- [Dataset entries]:
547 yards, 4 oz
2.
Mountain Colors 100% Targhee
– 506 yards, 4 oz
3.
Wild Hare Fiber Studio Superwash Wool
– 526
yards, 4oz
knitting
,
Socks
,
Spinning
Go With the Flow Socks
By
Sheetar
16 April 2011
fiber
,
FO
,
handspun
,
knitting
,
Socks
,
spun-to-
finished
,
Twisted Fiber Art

--

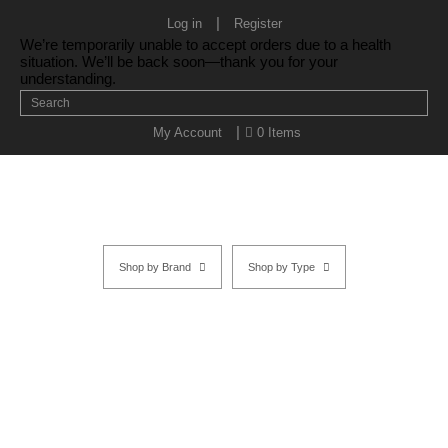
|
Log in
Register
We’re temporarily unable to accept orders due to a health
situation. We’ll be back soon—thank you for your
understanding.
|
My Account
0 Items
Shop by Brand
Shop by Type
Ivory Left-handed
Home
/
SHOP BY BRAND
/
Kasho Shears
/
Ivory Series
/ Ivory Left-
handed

...

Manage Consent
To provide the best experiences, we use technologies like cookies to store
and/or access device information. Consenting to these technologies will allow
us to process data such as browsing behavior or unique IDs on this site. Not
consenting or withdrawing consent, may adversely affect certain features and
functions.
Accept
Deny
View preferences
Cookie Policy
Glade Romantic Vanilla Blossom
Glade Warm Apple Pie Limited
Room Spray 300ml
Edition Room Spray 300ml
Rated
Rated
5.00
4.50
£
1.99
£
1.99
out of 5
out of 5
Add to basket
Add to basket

- [Exercise prompt]: Scan the records for lines with the word "Spray". Report how many, with no other words.

- [Problem solution]: 2